Vê-se que no Brasil não é diferente, mas podem-se acrescentar às razões étnicas a predominância dos pobres, analfabetos e desempregados, muito embora sejam os de classe média e os ricos os responsáveis pelo capital que sustenta o comércio das drogas, mas raramente frequentam os Tribunais e menos ainda as prisões. Também no Brasil são os jovens entre 16 e 25 anos negros e mulatos que ocupam grande percentagem da população carcerária.

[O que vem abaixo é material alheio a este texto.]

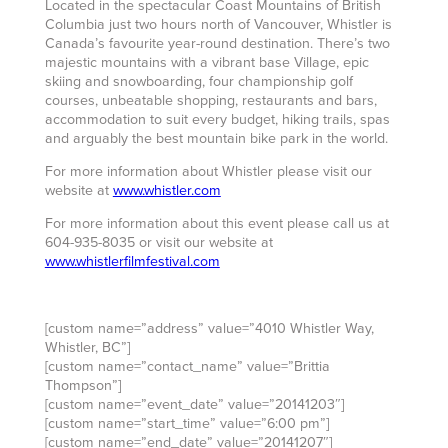
Located in the spectacular Coast Mountains of British
Columbia just two hours north of Vancouver, Whistler is
Canada’s favourite year-round destination. There’s two
majestic mountains with a vibrant base Village, epic
skiing and snowboarding, four championship golf
courses, unbeatable shopping, restaurants and bars,
accommodation to suit every budget, hiking trails, spas
and arguably the best mountain bike park in the world.
For more information about Whistler please visit our
website at
www.whistler.com
For more information about this event please call us at
604-935-8035 or visit our website at
www.whistlerfilmfestival.com
[custom name=”address” value=”4010 Whistler Way,
Whistler, BC”]
[custom name=”contact_name” value=”Brittia
Thompson”]
[custom name=”event_date” value=”20141203″]
[custom name=”start_time” value=”6:00 pm”]
[custom name=”end_date” value=”20141207″]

Segundo o Policial, o fracasso da aplicação das leis proibicionistas é tão evidente que foi fundada uma organização que trabalha na busca da legalização das drogas. O fundador foi o próprio Jack Cole, que acredita que se deve eliminar a proibição das drogas, da mesma maneira que foi eliminada a proibição do álcool em 1933, quando, um dia depois da revogação dessa lei, Al Capone e toda sua quadrilha de contrabandistas ficaram sem trabalho.

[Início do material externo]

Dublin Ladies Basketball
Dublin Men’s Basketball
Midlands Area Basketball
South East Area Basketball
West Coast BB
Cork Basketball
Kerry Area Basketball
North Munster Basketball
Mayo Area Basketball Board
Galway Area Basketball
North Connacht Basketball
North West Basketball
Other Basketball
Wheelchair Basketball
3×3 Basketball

O que se propõe não é uma apologia às drogas, mas que, com a eliminação da criminalização do uso e do comércio de drogas, seja criado um Fundo de Promoção de Políticas Públicas de educação, saúde, trabalho e habitação para mostrar à sociedade, sobretudo às crianças e aos jovens, os malefícios do uso e abuso de drogas. Esse Fundo seria implementado com os tributos gerados pela venda das drogas e utilizado como um antídoto para curar os doentes provenientes do uso de substâncias entorpecentes.

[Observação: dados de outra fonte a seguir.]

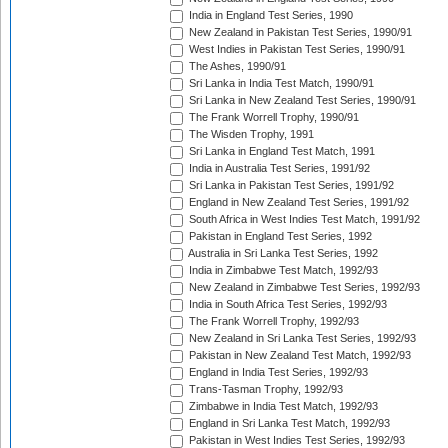
India in England Test Series, 1990
New Zealand in Pakistan Test Series, 1990/91
West Indies in Pakistan Test Series, 1990/91
The Ashes, 1990/91
Sri Lanka in India Test Match, 1990/91
Sri Lanka in New Zealand Test Series, 1990/91
The Frank Worrell Trophy, 1990/91
The Wisden Trophy, 1991
Sri Lanka in England Test Match, 1991
India in Australia Test Series, 1991/92
Sri Lanka in Pakistan Test Series, 1991/92
England in New Zealand Test Series, 1991/92
South Africa in West Indies Test Match, 1991/92
Pakistan in England Test Series, 1992
Australia in Sri Lanka Test Series, 1992
India in Zimbabwe Test Match, 1992/93
New Zealand in Zimbabwe Test Series, 1992/93
India in South Africa Test Series, 1992/93
The Frank Worrell Trophy, 1992/93
New Zealand in Sri Lanka Test Series, 1992/93
Pakistan in New Zealand Test Match, 1992/93
England in India Test Series, 1992/93
Trans-Tasman Trophy, 1992/93
Zimbabwe in India Test Match, 1992/93
England in Sri Lanka Test Match, 1992/93
Pakistan in West Indies Test Series, 1992/93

A liberação dos presos sentenciados por crimes de drogas leves resultaria de imediato em uma economia ao erário que possibilitaria a criação de programas de tratamento e educação das vítimas das drogas. O redirecionamento dos milionários recursos hoje destinados a fomentar a guerra do tráfico possibilitaria o desenvolvimento de políticas de habitação e emprego para as comunidades mais pobres, hoje dominadas pelo poder dos criminosos e a educação e profissionalização dos jovens, que seriam os principais beneficiados com as políticas públicas.
Perguntou-se, no Seminário, ao policial o que ele achava da posição das mães de família diante dessa proposta de liberação das drogas, ele respondeu que na década de 1930 foram as mães, com slogans que concitavam todos a salvarem as crianças e as famílias, as responsáveis pela campanha pela liberação do álcool. A carta emocionada do pai, cujo filho de 26 anos, vítima do “crack”, matou uma jovem de 18 anos na Zona Sul do Rio de Janeiro, emoldura a dura realidade desse mal que atinge todas as classes sociais e deve nos conduzir a um debate sério e racional.
Pode não ser uma ideia nova nem revolucionária, mas com certeza poderia trazer melhores resultados do que a atual, em que apenas acumulamos despesas vãs e óbitos desnecessários, além de uma das mais eficientes redes de corrupção do planeta. Vamos pensar e debater esse tema tabu?